On July 1, 2026, researchers Karthikeya Aditya Vissa and colleagues published a paper titled Beyond Next-Token Prediction: An RLVR Proof of Concept for Tool-Use Agents on Atlassian Workflows. The study explores the limitations of large language models in executing specific API tasks within niche enterprise SaaS workflows, proposing a solution through Reinforcement Learning with Verifiable Rewards (RLVR).
Understanding the Challenges of API Integration
Large language models (LLMs) are primarily designed for next-token prediction, which can lead to significant issues when applied to specific APIs. In environments like Jira and Confluence, this can result in failures such as missing required fields or hallucinated tools. These silent failures undermine the effectiveness of LLMs in real-world applications.

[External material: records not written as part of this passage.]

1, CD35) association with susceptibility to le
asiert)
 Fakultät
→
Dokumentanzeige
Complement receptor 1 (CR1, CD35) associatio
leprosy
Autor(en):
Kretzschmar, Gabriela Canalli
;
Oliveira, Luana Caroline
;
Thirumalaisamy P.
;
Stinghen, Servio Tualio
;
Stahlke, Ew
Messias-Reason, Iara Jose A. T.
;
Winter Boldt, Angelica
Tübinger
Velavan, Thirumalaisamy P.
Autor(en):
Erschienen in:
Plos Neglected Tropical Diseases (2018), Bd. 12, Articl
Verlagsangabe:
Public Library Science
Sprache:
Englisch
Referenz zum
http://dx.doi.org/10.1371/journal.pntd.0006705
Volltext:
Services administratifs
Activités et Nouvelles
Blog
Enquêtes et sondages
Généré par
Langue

The research highlights the need for a tailored approach to enhance the performance of these models when interacting with APIs, particularly in enterprise settings. The authors argue that the existing objectives of LLMs do not align with the requirements of precise API interactions.

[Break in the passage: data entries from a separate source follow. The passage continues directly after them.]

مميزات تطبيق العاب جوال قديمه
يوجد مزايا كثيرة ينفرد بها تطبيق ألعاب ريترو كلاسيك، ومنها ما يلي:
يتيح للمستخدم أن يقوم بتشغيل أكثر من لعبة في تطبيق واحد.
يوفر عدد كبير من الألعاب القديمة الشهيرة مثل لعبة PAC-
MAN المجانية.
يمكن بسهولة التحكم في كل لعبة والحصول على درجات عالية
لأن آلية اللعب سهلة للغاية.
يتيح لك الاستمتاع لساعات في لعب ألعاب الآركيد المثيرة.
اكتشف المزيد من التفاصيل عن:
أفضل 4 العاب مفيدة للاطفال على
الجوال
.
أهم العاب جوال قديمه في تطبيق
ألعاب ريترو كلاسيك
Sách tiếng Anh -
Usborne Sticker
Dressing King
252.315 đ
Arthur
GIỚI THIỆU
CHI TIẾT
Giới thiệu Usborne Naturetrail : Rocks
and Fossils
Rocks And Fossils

RLVR: A Novel Approach for Improvement
The authors developed a proof-of-concept using RLVR, which applies reinforcement learning directly in the target environment. This method evaluates the model's performance based on tool-call traces rather than relying on human feedback or external judges. The study involved creating five synthetic environments that closely emulate the Jira REST v3 and Confluence v2 APIs.